Awards & Fellowships

  • IEI Young Engineers Award, The Institution of Engineers (India), 2010
  • IIT Bombay Young Faculty Award, 2009
  • Best Fundamental Paper Award, STS-AIChE , 2006 & 2007
  • Office of Science Award, Department of Energy, 2005
  • Sigma Xi Best Engineering Graduate Poster Award


A list of publications is available in this link.

R&D Areas/Projects

  • Noise propagation during TNFα signaling in mammalian systems

    Tumor necrosis factor – (TNFα), an important cytokine, is involved in mammalian innate and adaptive immune regulation and is used in cancer treatment. Dysregulation and overproduction of TNFα have been implicated in many human diseases. Signal transduction, that is a series of molecular events in immune cells triggered by TNFα is known to be both pro-apoptotic and pro-survival. The extent of propagation and distribution in the TNFα signaling pathway may decide the fate of a cell. Strategies to control noise propagation during TNFα signaling can significantly help in engineering a cell to exhibit a specific and favorable response. We conduct systems biology based high-throughput experimentation, and mathematical modeling and simulations to identify the entities and the associated mechanisms that may govern cellular response in the presence of noise following TNFα stimulation. In order to facilitate this study, using manual curation process we have initiated construction of a comprehensive TNFα signaling network.

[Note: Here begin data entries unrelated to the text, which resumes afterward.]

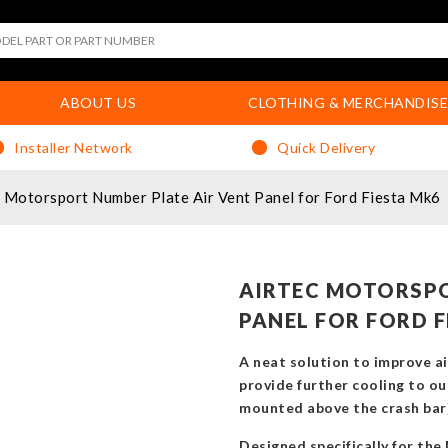
ABOUT US
CLOTHING & MERCHANDISE
Installer Network
Quick Delivery
Motorsport Number Plate Air Vent Panel for Ford Fiesta Mk6
AIRTEC MOTORSPO
PANEL FOR FORD F
A neat solution to improve ai
provide further cooling to ou
mounted above the crash bar
Designed specifically for the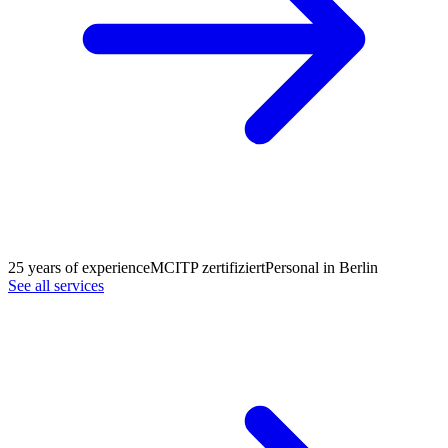
25 years of experience
MCITP zertifiziert
Personal in Berlin
See all services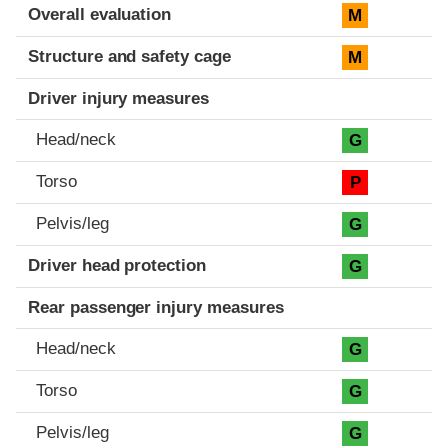
Evaluation criteria
Rating
Overall evaluation
M
Structure and safety cage
M
Driver injury measures
Head/neck
G
Torso
P
Pelvis/leg
G
Driver head protection
G
Rear passenger injury measures
Head/neck
G
Torso
G
Pelvis/leg
G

    Construction and analysis of biological networks

    Cellular decision making and responses are orchestrated by complex molecular networks. As an aid to experimental and theoretical biological research, it is useful to distill information presented in various primary experimental literature and other databases relevant to these network into knowledgebases. We are currently developing strategies to construct, store and disseminate biological signaling networks. We are also developing novel computational biology based approaches for reconstruction of metabolic and regulatory networks. We use various systems biology approaches to analyze these constructed networks.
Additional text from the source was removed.